Deploying Google’s Table Q&A Model (TAPAS) to a REST API

Introduction

In natural language research, Table Question Answering (Table QA) refers to models that can use tabular data to answer a user’s question.

For example, consider the following table:

Styled Table

Repository	Stars	Contributors	Programming Language
Transformers	36542	651	Python
Datasets	4512	77	Rust
Tokenizers	3934	34	NodeJS

A user may want to ask questions of this data using only their natural language, as opposed to writing queries with code (SQL, Python) or selecting from a limited set of answers provided by an application.

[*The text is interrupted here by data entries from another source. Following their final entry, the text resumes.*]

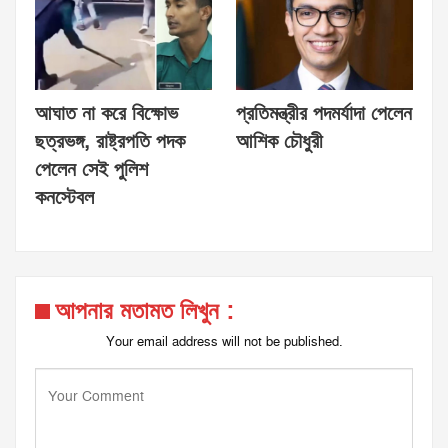
আঘাত না করে বিক্ষোভ
প্রতিমন্ত্রীর পদমর্যাদা পেলেন
ছত্রভঙ্গ, রাষ্ট্রপতি পদক
আশিক চৌধুরী
পেলেন সেই পুলিশ
কনস্টেবল
আপনার মতামত লিখুন :
Your email address will not be published.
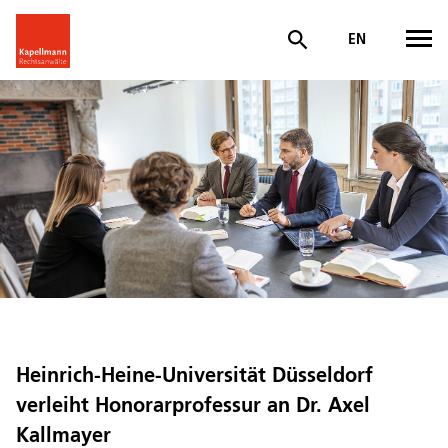
EN
Heinrich-Heine-Universität Düsseldorf
verleiht Honorarprofessur an Dr. Axel
Kallmayer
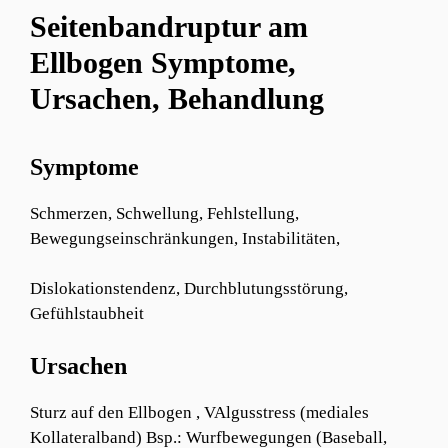
Seitenbandruptur am
Ellbogen Symptome,
Ursachen, Behandlung
Symptome
Schmerzen, Schwellung, Fehlstellung,
Bewegungseinschränkungen, Instabilitäten,
Dislokationstendenz, Durchblutungsstörung,
Gefühlstaubheit
Ursachen
Sturz auf den Ellbogen , VAlgusstress (mediales
Kollateralband) Bsp.: Wurfbewegungen (Baseball,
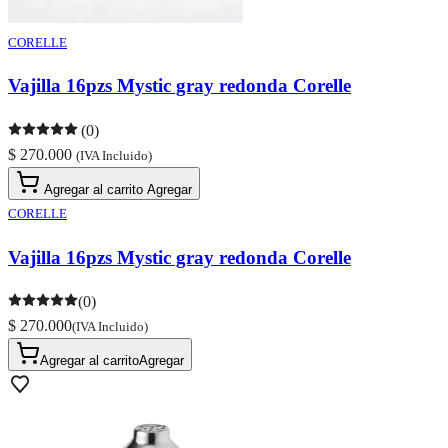
CORELLE
Vajilla 16pzs Mystic gray redonda Corelle
(0)
$ 270.000
(IVA Incluido)
Agregar al carrito
Agregar
CORELLE
Vajilla 16pzs Mystic gray redonda Corelle
(0)
$ 270.000
(IVA Incluido)
Agregar al carrito
Agregar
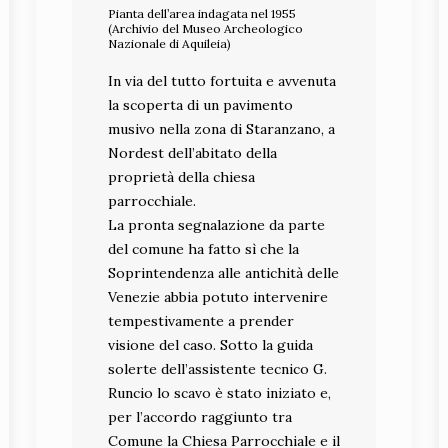
Pianta dell’area indagata nel 1955
(Archivio del Museo Archeologico
Nazionale di Aquileia)
In via del tutto fortuita e avvenuta
L’ambiente con le
la scoperta di un pavimento
suspensurae per il
riscaldamento a
musivo nella zona di Staranzano, a
pavimento (foto Archivio
Nordest dell’abitato della
SABAP FVG)
proprietà della chiesa
parrocchiale.
La pronta segnalazione da parte
del comune ha fatto sì che la
Soprintendenza alle antichità delle
Venezie abbia potuto intervenire
tempestivamente a prender
visione del caso. Sotto la guida
solerte dell’assistente tecnico G.
Runcio lo scavo è stato iniziato e,
per l’accordo raggiunto tra
Comune la Chiesa Parrocchiale e il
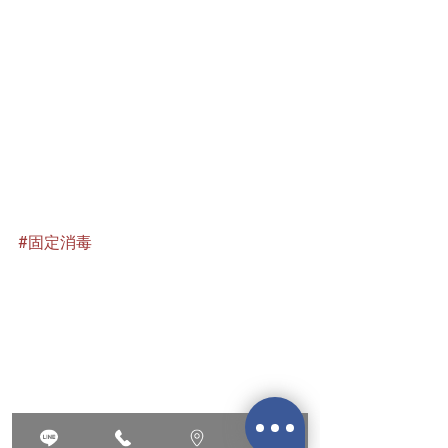
#固定消毒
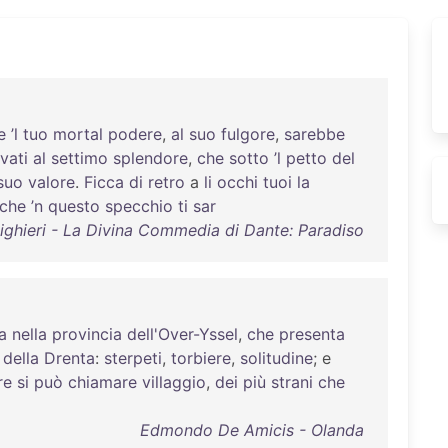
e
’l
tuo
mortal
podere
,
al
suo
fulgore
,
sarebbe
evati
al
settimo
splendore
,
che
sotto
’l
petto
del
suo
valore
.
Ficca
di
retro
a
li
occhi
tuoi
la
che
’n
questo
specchio
ti
sar
ighieri - La Divina Commedia di Dante: Paradiso
a
nella
provincia
dell'Over-Yssel
,
che
presenta
della
Drenta
:
sterpeti
,
torbiere
,
solitudine
; e
re
si
può
chiamare
villaggio
,
dei
più
strani
che
Edmondo De Amicis - Olanda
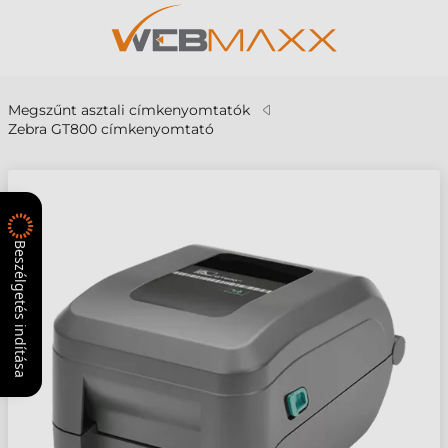
Megszűnt asztali címkenyomtatók
Zebra GT800 címkenyomtató
Beszélgetés indítása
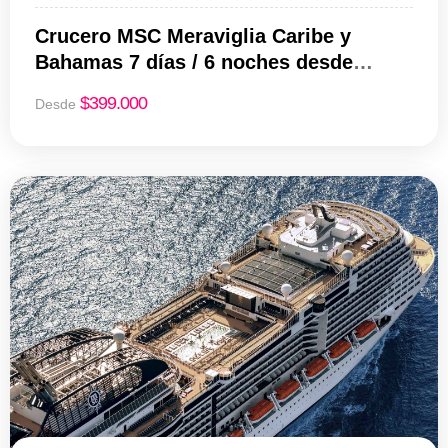
Crucero MSC Meraviglia Caribe y
Bahamas 7 días / 6 noches desde
Miami | Desde USD 399
$
399.000
Desde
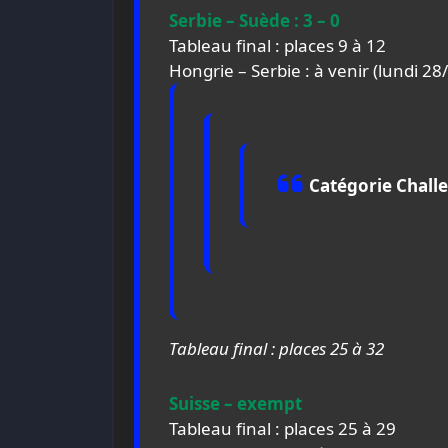
Serbie – Suède : 3 – 0
Tableau final : places 9 à 12
Hongrie – Serbie : à venir (lundi 2
Catégorie Challe
Tableau final : places 25 à 32
Suisse – exempt
Tableau final : places 25 à 29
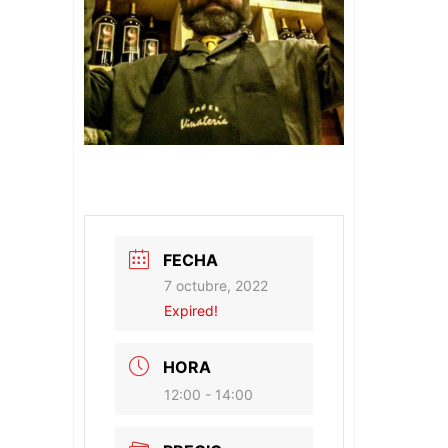
FECHA
7 octubre, 2022
Expired!
HORA
12:00 - 14:00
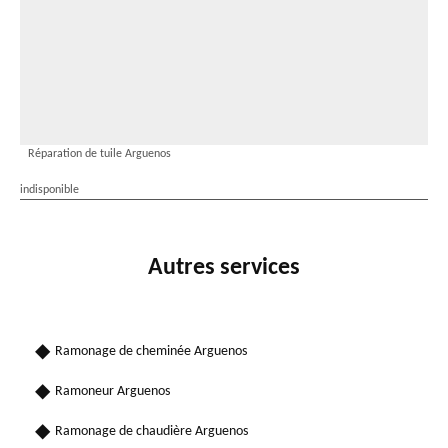
Réparation de tuile Arguenos
indisponible
Autres services
Ramonage de cheminée Arguenos
Ramoneur Arguenos
Ramonage de chaudière Arguenos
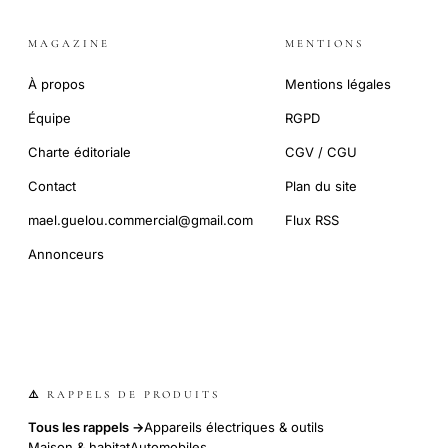
MAGAZINE
MENTIONS
À propos
Mentions légales
Équipe
RGPD
Charte éditoriale
CGV / CGU
Contact
Plan du site
mael.guelou.commercial@gmail.com
Flux RSS
Annonceurs
⚠️ RAPPELS DE PRODUITS
Tous les rappels →
Appareils électriques & outils
Maison & habitat
Automobiles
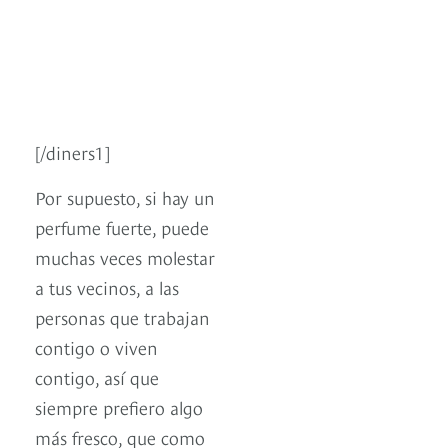
[/diners1]
Por supuesto, si hay un
perfume fuerte, puede
muchas veces molestar
a tus vecinos, a las
personas que trabajan
contigo o viven
contigo, así que
siempre prefiero algo
más fresco, que como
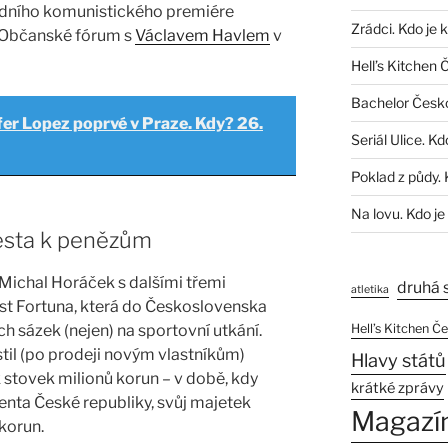
edního komunistického premiére
Zrádci. Kdo je 
í Občanské fórum s
Václavem Havlem
v
Hell’s Kitchen 
Bachelor Česk
fer Lopez poprvé v Praze. Kdy? 26.
Seriál Ulice. Kd
Poklad z půdy. 
Na lovu. Kdo je
esta k penězům
Michal Horáček s dalšími třemi
druhá 
atletika
t Fortuna, která do Československa
h sázek (nejen) na sportovní utkání.
Hell’s Kitchen Č
til (po prodeji novým vlastníkům)
Hlavy států
k stovek milionů korun – v době, kdy
krátké zprávy
denta České republiky, svůj majetek
Magazí
 korun.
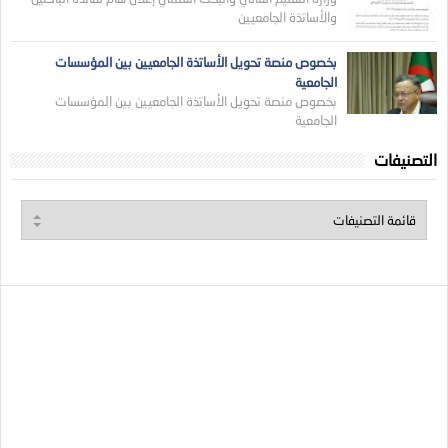
والأساتذة الجامعيين
بخصوص منصة تحويل الأساتذة الجامعيين بين المؤسسات
الجامعية
بخصوص منصة تحويل الأساتذة الجامعيين بين المؤسسات
الجامعية
التصنيفات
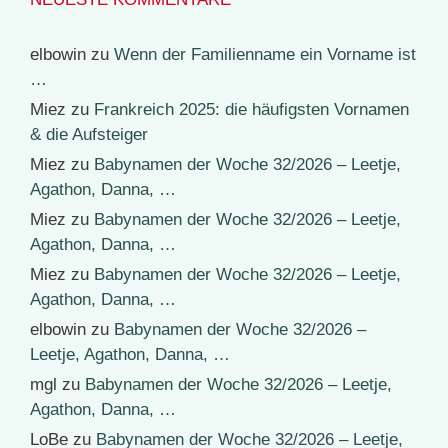
elbowin
zu
Wenn der Familienname ein Vorname ist
…
Miez
zu
Frankreich 2025: die häufigsten Vornamen
& die Aufsteiger
Miez
zu
Babynamen der Woche 32/2026 – Leetje,
Agathon, Danna, …
Miez
zu
Babynamen der Woche 32/2026 – Leetje,
Agathon, Danna, …
Miez
zu
Babynamen der Woche 32/2026 – Leetje,
Agathon, Danna, …
elbowin
zu
Babynamen der Woche 32/2026 –
Leetje, Agathon, Danna, …
mgl
zu
Babynamen der Woche 32/2026 – Leetje,
Agathon, Danna, …
LoBe
zu
Babynamen der Woche 32/2026 – Leetje,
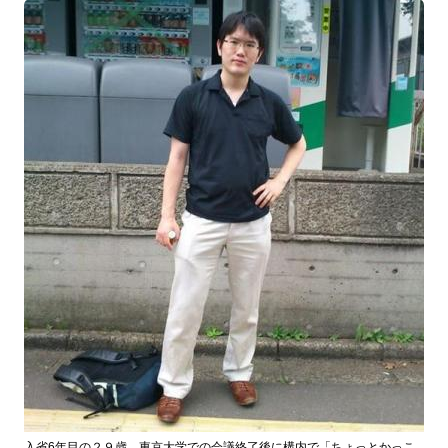
入省6年目の２９歳、東京大学での会議終了後に構内で「ちょっとかっこ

Here are some questions we could ask based on this tabular data. Notice that the questions are increasingly complex and may include the need for aggregation:

How many stars does the Transformers repository have?
What is the sum of stars for the Datasets and Tokenizers repositories?
Which programming languages are associated with repositories that have less than 5000 stars?

TAPAS (an acronym for TAble PArSing) is a BERT-based model from Google that can answer questions like these, and more, with impressive accuracy (see the benchmarks and research paper here).

In this blog post, we will show you how to deploy the TAPAS model into production with Modelbit. Once deployed, you can easily hand the appropriate REST API call to your engineers in order to incorporate the TAPAS model’s inferences into your web application or other production environment.

Local setup in the notebook

Let us begin by looking at how to use TAPAS locally for making inferences. Open up any Python notebook and run the following code. Alternatively, you may use this project in Deepnote.

‍While the official TAPAS repository contains helpful demo notebooks, not all relevant setup instructions are documented. Instead, we can use the transformers model contributed by nielsr.

Installation


!pip install --upgrade modelbit
!pip install transformers==4.34.0

Imports


import modelbit
from transformers import TapasTokenizer, TapasConfig, TapasForQuestionAnswering 
import pandas as pd 
from typing import Union

Load the model

TAPAS has been fine tuned on different datasets and offers several pre-trained models. Here, we are selecting the "tapas-large-finetuned-wikisql-supervised" model which responds well to queries involving aggregation.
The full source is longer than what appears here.